If we walk down the Gran Via, to the Cibeles, on what is known as the first leg of the Gran Via, we arrive at the confluence of this avenue, with Alcalá Street.
At this point, we find the Metropolis building, as an important representative of the beginning of the works of refurbishment of the Gran Via.
The Metropolis building, was built between 1907 and 1911, under the design of French architects Jules and Raymond Fevrier, upon request of the insurance company, Unión y el Fenix Español.
It is designed with the style of French architecture called “Beaux Arts”, a neoclassical style of architecture that was taught in the School of Fine Arts in Paris.
The main features of Beaux Arts architecture, is its decoration with sculptures, which are imposed on modern conservative lines, thus combining, rococo and baroque forms, with a finish of impressionistic realism.
This Beaux-Arts style can be observed in this glittering facade decorated with statues, columns, and ornaments.

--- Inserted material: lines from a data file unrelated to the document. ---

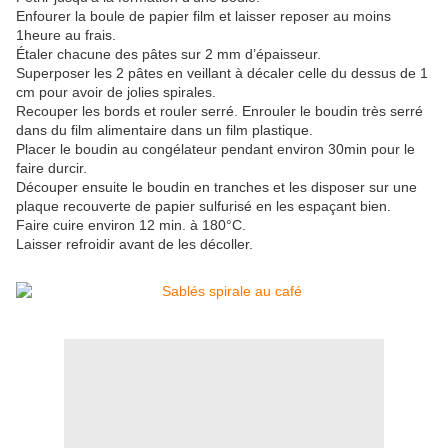
Enfourer la boule de papier film et laisser reposer au moins
1heure au frais.
Étaler chacune des pâtes sur 2 mm d’épaisseur.
Superposer les 2 pâtes en veillant à décaler celle du dessus de 1
cm pour avoir de jolies spirales.
Recouper les bords et rouler serré. Enrouler le boudin très serré
dans du film alimentaire dans un film plastique.
Placer le boudin au congélateur pendant environ 30min pour le
faire durcir.
Découper ensuite le boudin en tranches et les disposer sur une
plaque recouverte de papier sulfurisé en les espaçant bien.
Faire cuire environ 12 min. à 180°C.
Laisser refroidir avant de les décoller.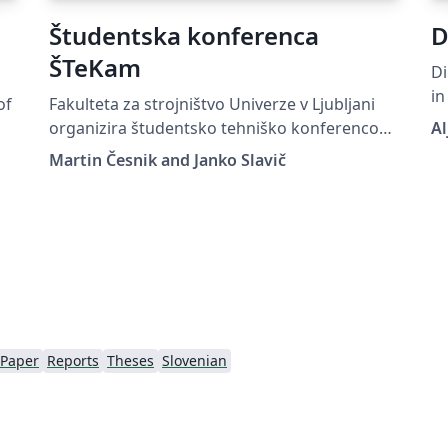
Študentska konferenca
D
ŠTeKam
Di
in inf
of
Fakulteta za strojništvo Univerze v Ljubljani
Co
organizira študentsko tehniško konferenco
Al
ŠTeKam. Namenjena je vsem študentom
Martin Česnik and Janko Slavič
različnih smeri dodiplomskega in
podiplomskega študija, ki želijo javnosti
predstaviti svoja raziskovalna dela. To je
predloga za oddajo prispevka.
 Paper
Reports
Theses
Slovenian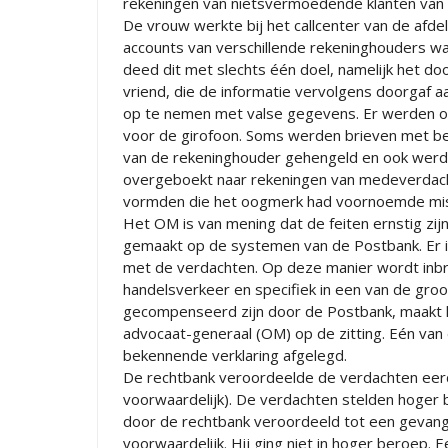
rekeningen van nietsvermoedende klanten van
De vrouw werkte bij het callcenter van de afde
accounts van verschillende rekeninghouders waa
deed dit met slechts één doel, namelijk het do
vriend, die de informatie vervolgens doorgaf 
op te nemen met valse gegevens. Er werden 
voor de girofoon. Soms werden brieven met be
van de rekeninghouder gehengeld en ook werd 
overgeboekt naar rekeningen van medeverdacht
vormden die het oogmerk had voornoemde misd
Het OM is van mening dat de feiten ernstig zijn
gemaakt op de systemen van de Postbank. Er 
met de verdachten. Op deze manier wordt inb
handelsverkeer en specifiek in een van de gro
gecompenseerd zijn door de Postbank, maakt h
advocaat-generaal (OM) op de zitting. Eén van
bekennende verklaring afgelegd.
De rechtbank veroordeelde de verdachten eerd
voorwaardelijk). De verdachten stelden hoger
door de rechtbank veroordeeld tot een gevan
voorwaardelijk. Hij ging niet in hoger beroep.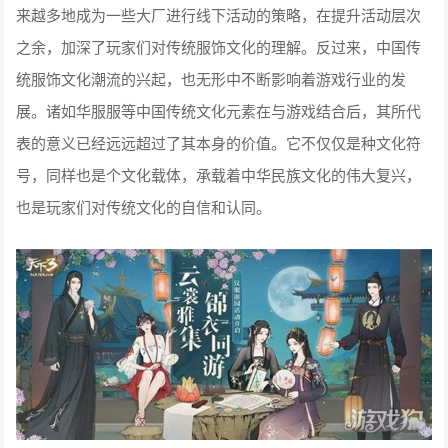
来越多地成为一些大厂进行线下活动的策略，在提升活动层次
之余，加深了玩家们对传统服饰文化的理解。反过来，中国传
统服饰文化潮流的兴起，也无形中不断影响着游戏行业的发
展。诸如华服服等中国传统文化元素在与游戏结合后，其所代
表的意义已经远远超过了其本身的价值。它不仅仅是种文化符
号，同样也是个文化载体，承载着中华民族文化的伟大复兴，
也是玩家们对传统文化的自信和认同。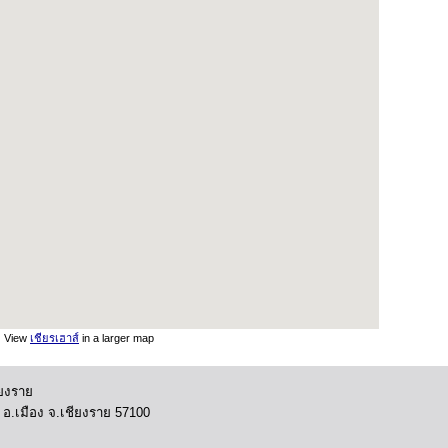
View
เชียรเฮาส์
in a larger map
ียงราย
ก อ.เมือง จ.เชียงราย 57100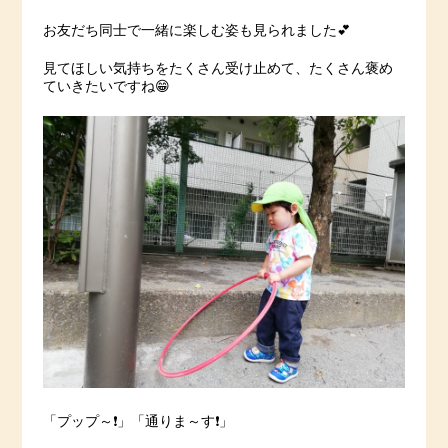
お友だち同士で一緒に楽しむ姿も見られました💕
見てほしい気持ちをたくさん受け止めて、たくさん褒め
ていきたいですね😁
「プップ～❗️」「通りま～す❗️」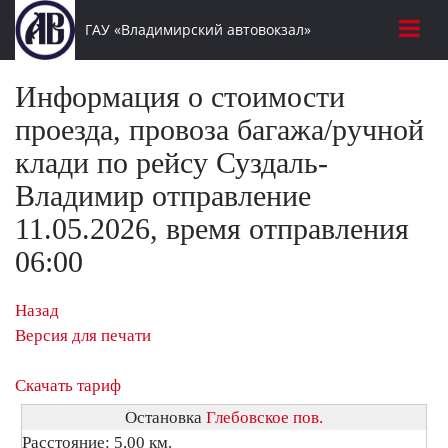
ГАУ «Владимирский автовокзал»
Информация о стоимости
проезда, провоза багажа/ручной
клади по рейсу Суздаль-
Владимир отправление
11.05.2026, время отправления
06:00
Назад
Версия для печати
Скачать тариф
Остановка
Глебовское пов.
Расстояние: 5,00 км.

The statues resting on Corinthian columns, are allegorical representations of the economic sectors of Commerce, Agriculture, Industry and Mining.
Above these statues, the facade is ornamented with garlands and small foliate decoration. The building is topped by a magnificent black dome, accented with gold trim, as shown in the photographs.
The sculpture that currently crowns the building with the goddess Victoria, was changed at the beginning of the 1970s, when the Union y el Fenix, sold the building to a competitor, and decided to take the sculpture representing the company. The current sculpture of a Winged Victory, was made by Spanish sculptor, Federico Coullaut-Valera Mendigutia.